While our core mission and values – to generate great returns by partnering with world-class talents to build businesses that change the way we live – have remained remarkably consistent, most everything else has changed over time.  The areas of compelling investment, the depth of partnership and involvement with entrepreneurs and the competitive dynamics of the ecosystem are nearly unrecognizably altered.  With each of these Darwinian “opportunities” to evolve (and the terrific legacy of Laurance Rockefeller and the early Venrock partners as the standard to which we aspire), we reinvented the Venrock culture and investment team over the last 10 years.  Change and continuous improvement will absolutely be an ongoing effort, but today we are a cohesive, “do the right thing” focused team intensely committed to our partner entrepreneurs and LP’s.

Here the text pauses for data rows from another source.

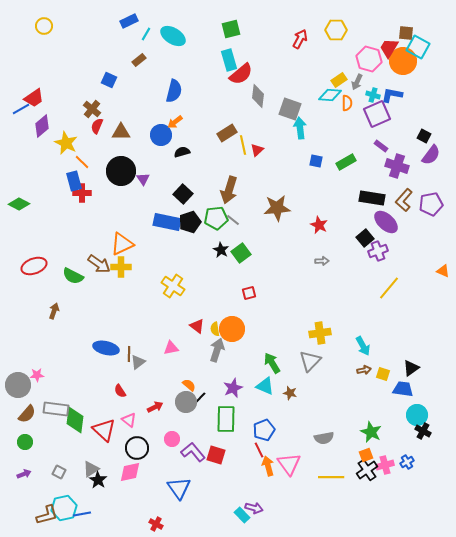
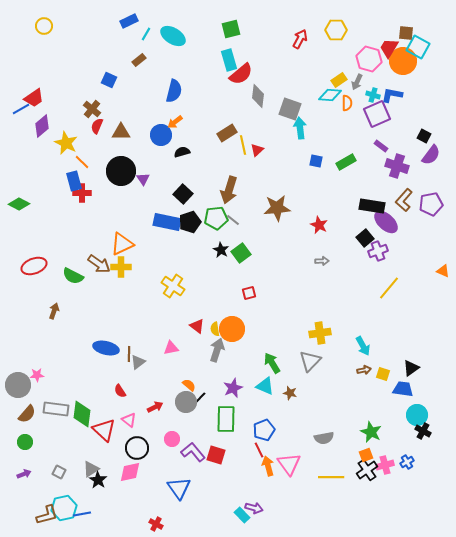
black rectangle at (372, 198): moved 8 px down
green diamond at (75, 420): moved 7 px right, 6 px up
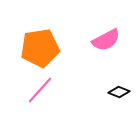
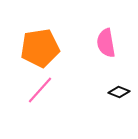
pink semicircle: moved 3 px down; rotated 108 degrees clockwise
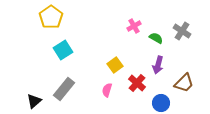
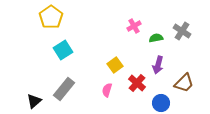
green semicircle: rotated 40 degrees counterclockwise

We’ve enjoyed some recent success, though certainly not as much as we hope to create in the future. We have been an investor in eight companies with $1B+ exits over the past five years and, in 2014, have had five IPOs and five M&As, including Castlight Health and Nest. The current portfolio holds promise across a variety of industry sectors – AppNexus, Ariosa Diagnostics, CloudFlare, Dollar Shave Club, Grand Rounds, and Intarcia to jinx only a few.

Going forward we are really excited about what’s happening at the intersection of healthcare and technology, as the opportunity to dramatically remake our healthcare system attracts a quality and breadth of entrepreneurial talent that is truly staggering.  We have doubled down in New York to take advantage of the increasing opportunities in the very fertile, growing New York startup ecosystem. We also see data-driven solutions bringing true value across a spectrum of use cases as massive amounts of data are finally corralled and synthesized to produce real insights and ROI. And we are always trying to keep an eye on what’s around the next corner, experimenting and exploring to latch onto the next interesting area for innovation and growth.

I like our odds, but building companies is hard work. We will catch some breaks and will definitely lose some.  We will make mistakes and do our best to minimize their repercussions – that’s a lot more productive than trying to avoid them all together.  But most of all we will devote ourselves to partnering with really passionate, visionary entrepreneurs and serve them in any way we can to give them an unfair advantage on their road to success.